## EXERCISE AIM
Within the listing below, filter for "Research" and copy every matching line.

________

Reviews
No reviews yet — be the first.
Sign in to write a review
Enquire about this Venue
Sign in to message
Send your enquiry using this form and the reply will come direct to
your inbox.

________

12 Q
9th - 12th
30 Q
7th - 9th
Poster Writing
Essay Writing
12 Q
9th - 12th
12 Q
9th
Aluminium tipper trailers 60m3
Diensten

________

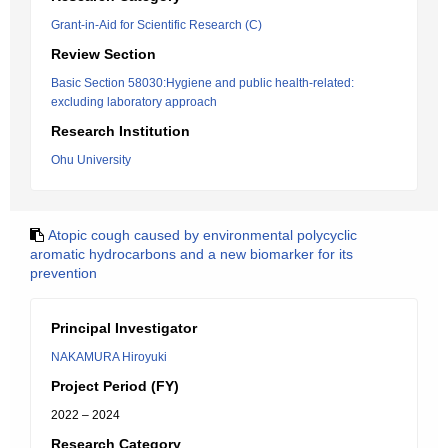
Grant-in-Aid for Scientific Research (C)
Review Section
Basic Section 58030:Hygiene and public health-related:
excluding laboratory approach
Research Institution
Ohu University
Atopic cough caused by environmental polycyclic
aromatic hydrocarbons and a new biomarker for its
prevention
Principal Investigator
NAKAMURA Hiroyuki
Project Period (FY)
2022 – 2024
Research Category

________

## RESULT OF THIS EXERCISE
Grant-in-Aid for Scientific Research (C)
Research Institution
Research Category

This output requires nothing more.